> [TRY IT] Reproduce word for word, from the entries below, the line with "Arthur Riel formalized", the line with "practical extraction moves", and every line between them, and nothing more.

Records from a collection
· · ·
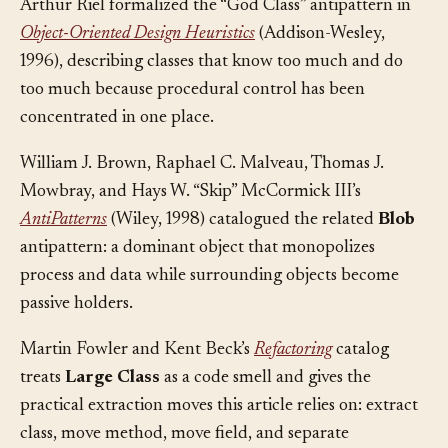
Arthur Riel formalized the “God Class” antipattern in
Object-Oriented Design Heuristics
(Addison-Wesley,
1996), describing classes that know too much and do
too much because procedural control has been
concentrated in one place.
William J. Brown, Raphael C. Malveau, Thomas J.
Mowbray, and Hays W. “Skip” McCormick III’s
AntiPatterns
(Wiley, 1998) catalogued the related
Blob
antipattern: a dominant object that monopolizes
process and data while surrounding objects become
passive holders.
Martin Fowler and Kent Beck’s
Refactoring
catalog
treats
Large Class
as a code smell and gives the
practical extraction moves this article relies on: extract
· · ·
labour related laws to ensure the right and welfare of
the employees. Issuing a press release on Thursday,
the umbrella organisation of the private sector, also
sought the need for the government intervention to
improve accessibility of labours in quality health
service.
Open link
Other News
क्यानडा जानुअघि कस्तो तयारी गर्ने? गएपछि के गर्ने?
· · ·
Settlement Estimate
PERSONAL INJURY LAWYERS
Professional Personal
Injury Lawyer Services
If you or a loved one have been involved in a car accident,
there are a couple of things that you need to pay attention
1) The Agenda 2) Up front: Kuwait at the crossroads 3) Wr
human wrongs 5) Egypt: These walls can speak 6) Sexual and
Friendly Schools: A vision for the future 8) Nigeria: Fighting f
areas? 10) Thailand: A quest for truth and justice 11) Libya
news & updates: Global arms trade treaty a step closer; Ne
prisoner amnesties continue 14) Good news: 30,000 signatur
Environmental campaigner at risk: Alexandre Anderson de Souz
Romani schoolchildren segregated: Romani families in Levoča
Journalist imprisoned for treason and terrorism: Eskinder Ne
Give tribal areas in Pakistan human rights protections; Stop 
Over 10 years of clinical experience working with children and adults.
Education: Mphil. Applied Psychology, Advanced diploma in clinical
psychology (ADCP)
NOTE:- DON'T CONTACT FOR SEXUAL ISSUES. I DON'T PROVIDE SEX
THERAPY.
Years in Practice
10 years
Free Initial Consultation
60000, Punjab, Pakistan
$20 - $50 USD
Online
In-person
· · ·
> [ANSWER TO THIS EXERCISE]
Arthur Riel formalized the “God Class” antipattern in
Object-Oriented Design Heuristics
(Addison-Wesley,
1996), describing classes that know too much and do
too much because procedural control has been
concentrated in one place.
William J. Brown, Raphael C. Malveau, Thomas J.
Mowbray, and Hays W. “Skip” McCormick III’s
AntiPatterns
(Wiley, 1998) catalogued the related
Blob
antipattern: a dominant object that monopolizes
process and data while surrounding objects become
passive holders.
Martin Fowler and Kent Beck’s
Refactoring
catalog
treats
Large Class
as a code smell and gives the
practical extraction moves this article relies on: extract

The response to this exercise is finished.